Assim, se a atopia tem por base uma resposta imunológica Th2 mediada, a qual conduz à evolução para estádios avançados da sarcoidose, como poderá estar associada a melhor prognóstico da doença? Por outro lado, Jundi et alquestionaram o papel da IT na sarcoidose ao descrever três casos de doentes atópicos submetidos a IT (pólenes e ácaros), com diagnóstico posterior de sarcoidose (22, 1 e 4 anos após término da IT)10.

Estes autores especulam sobre o facto de a IT poder ter desmascarado formas subclínicas de sarcoidose não diagnosticadas previamente, a possibilidade de a IT constituir agente causal da sarcoidose ou de se tratar de mera coincidência temporal10.

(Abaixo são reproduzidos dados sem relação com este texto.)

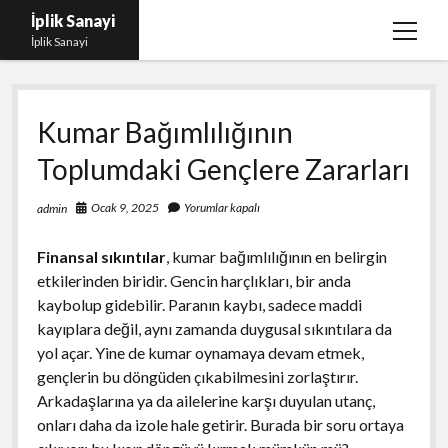
İplik Sanayi
menüy
İplik Sanayi
aç
Facebook Beğeni Arttırma Bedava
Kumar Bağımlılığının
Igtv Yorum Çoğaltma Şifresiz
Toplumdaki Gençlere Zararları
Instagram Beğeni Satın Al Türk
Linkedin Beğeni Atma Parasız
Ocak 9, 2025
Yorumlar kapalı
admin
Liste
Finansal sıkıntılar
, kumar bağımlılığının en belirgin
Sayfa Listesi
etkilerinden biridir. Gencin harçlıkları, bir anda
kaybolup gidebilir. Paranın kaybı, sadece maddi
kayıplara değil, aynı zamanda duygusal sıkıntılara da
yol açar. Yine de kumar oynamaya devam etmek,
gençlerin bu döngüden çıkabilmesini zorlaştırır.
Arkadaşlarına ya da ailelerine karşı duyulan utanç,
onları daha da izole hale getirir. Burada bir soru ortaya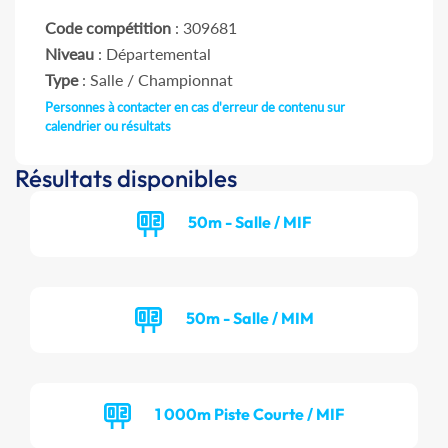
Code compétition
: 309681
Niveau
: Départemental
Type
: Salle / Championnat
Personnes à contacter en cas d'erreur de contenu sur
calendrier ou résultats
Résultats disponibles
50m - Salle / MIF
50m - Salle / MIM
1 000m Piste Courte / MIF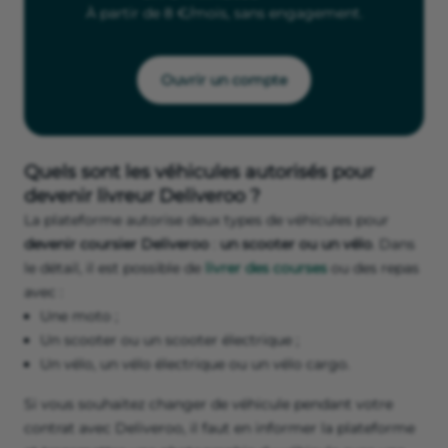
À partir de 8 €/mois, sans engagement.
Ouvrir un compte
Quels sont les véhicules autorisés pour
devenir livreur Deliveroo ?
La plateforme autorise deux types de véhicules pour
devenir coursier Deliveroo
:
un scooter ou un vélo
. Dans
le détail, il est possible de
livrer des courses
ou des repas
avec :
Une moto ;
Un scooter ou un scooter électrique ;
Un vélo, un vélo électrique ou un vélo cargo.
Si vous souhaitez changer de véhicule pendant votre
contrat avec Deliveroo, il faut en informer la plateforme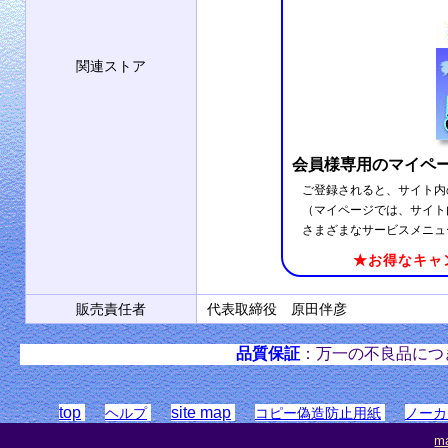
関連ストア
会員様専用のマイペ
ご登録されると、サイト内
（マイページでは、サイト
さまざまなサービスメニュ
★お得なキャ
販売責任者
代表取締役 原田伴彦
品質保証
：万一の不良品につ
top
site map
ヘルプ
コピー偽造防止用紙
ノーカ
ma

CONCLUSÃO Com a descrição deste caso clínico, os autores pretendem colocar algumas questões sobre a possível associação entre atopia e sarcoidose, para as quais a resposta ainda permanece longínqua face aos dados da literatura científica aqui explanados. Tratam-se maioritariamente de estudos descritivos, díspares no tamanho populacional e áreas geográficas incluídas, o que por si pode influenciar a prevalência de ambas as entidades. Mais ainda, a sua patogenia distinta torna questionável o papel prognóstico da atopia na sarcoidose. De facto, a descrição de mais casos clínicos, séries de casos, ou a realização de estudos prospectivos com inclusão de populações referentes a várias áreas geográficas, díspares na prevalência de sarcoidose e atopia, mas com metodologias semelhantes, incluindo a definição de atopia, poderia responder a algumas das questões levantadas com a descrição deste caso clínico.